World food prices surged to a new peak early in 2011, raising supermarket prices and putting pressure on our wallets. Wheat prices alone have doubled since June last year. This price rise is contributing to a continued increase in the number of people in the developing world who go to bed hungry at night.
Why are food prices so volatile? How does all of this relate to factory farming?
In many developed countries, rising food prices are an inconvenience for many, and much more significant for those on low incomes. In poorer developing countries, price rises of staplefoods can be catastrophic. Not only do people go hungry, the impacts can be felt for a generation. The 2008 food price rise saw a big increase in the number of malnourished children, with resulting damage to their longer term physiological and mental development.
WHAT AFFECTS THE WORLD’S FOOD PRICES?
Many factors contribute to recent rises in the price of food. Droughts and floods have devastated some harvests and according to the World Development Movement, banks, hedge funds and pension funds can also have a drastic impact. Betting on food prices in the financial markets can cause drastic price swings in staple foods such as wheat, maize and soy. Much of the world’s grain harvest now goes into biofuel production in attempts to make energy and transport “greener”. Finally, as countries develop and urban middle classes grow, there is increasing demand from countries (such as China) for more food in general and more animal products in particular.

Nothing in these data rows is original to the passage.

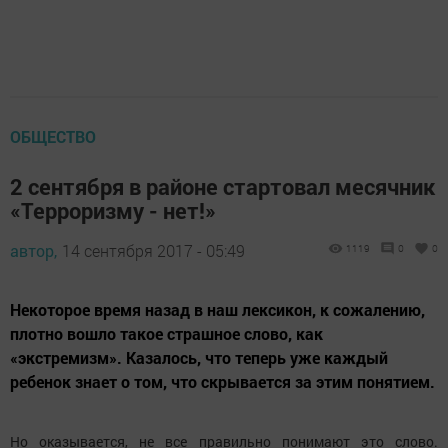
ОБЩЕСТВО
2 сентября в районе стартовал месячник
«Терроризму - нет!»
автор,
14 сентября 2017 - 05:49
1119
0
0
Некоторое время назад в наш лексикон, к сожалению,
плотно вошло такое страшное слово, как
«экстремизм». Казалось, что теперь уже каждый
ребенок знает о том, что скрывается за этим понятием.
Но оказывается, не все правильно понимают это слово.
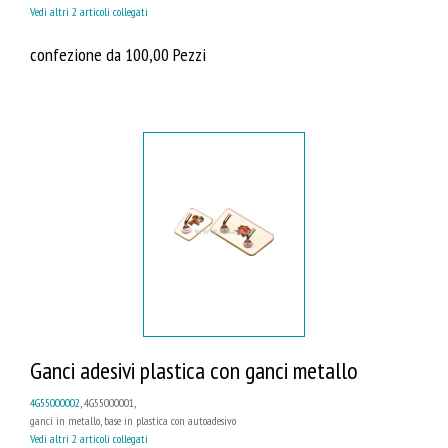
Vedi altri 2 articoli collegati
confezione da 100,00 Pezzi
Ganci adesivi plastica con ganci metallo
4G55000002
, 4G55000001,
ganci in metallo, base in plastica con autoadesivo
Vedi altri 2 articoli collegati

This last factor is particularly crucial to the rising cost of food.

Keeping animals indoors, often in barren and crowded sheds, and feeding them crops that people could eat simply does not make sense in a world wracked with poverty and hunger. It takes 20kg of feed to produce 1kg of edible beef, over 7kg of feed for 1kg of edible pork and 4.5kg for 1kg of edible chicken.
FACTORY FARMING: AT THE ROOT OF THE PROBLEM
Currently over a third of all cereals grown in the world are used to feed animals rather than people. Over 90% of soya is grown primarily to supply the animal feed sector. If we could reduce the demand from the animal feed sector, then common sense – and scientific evidence – tells us there would be an increase in availability of wheat, maize and soy for humanity’s needs.
Over half of the world’s pigs and over two thirds of poultry are now factory farmed. These intensively farmed animals are reared in systems that are dependent on cereal and soya feeds for fast growth and high yield. Although dairy cows, being ruminants, are naturally adapted to grazing and eating grasses, they are now being bred to be more dependent on cereal and soya feeds too, with less and less reliance on grazing – all in order to increase milk yields. Even in the UK, Compassion has been campaigning against plans for thousands of cows to be kept with minimal or no access to grass.
WHY THE WORLD NEEDS COMPASSION IN WORLD FARMING
Climate change, speculation and demographics may all be playing a part in driving up world food prices but a major factor is the increase in meat and dairy consumption fuelled by factory farming with its insatiable demand for cereals and soya. Early action to tackle this trend could yield immediate tangible benefits for everyone, including the world’s poorest.
Now that we have formal ‘liaison status’ with the United Nation’s Food and Agriculture Organisation (FAO), Compassion is today in a stronger position than ever to share our vision of a world that has moved ‘beyond factory farming’. This vision has never been so urgent – factory farming represents the biggest cause of animal cruelty on the planet and is now causing untold misery to millions of the world’s poorest people.
With your support, we will use every argument available to bring about a global change in the way we feed our species. The lives of billions of animals and people hang in the balance.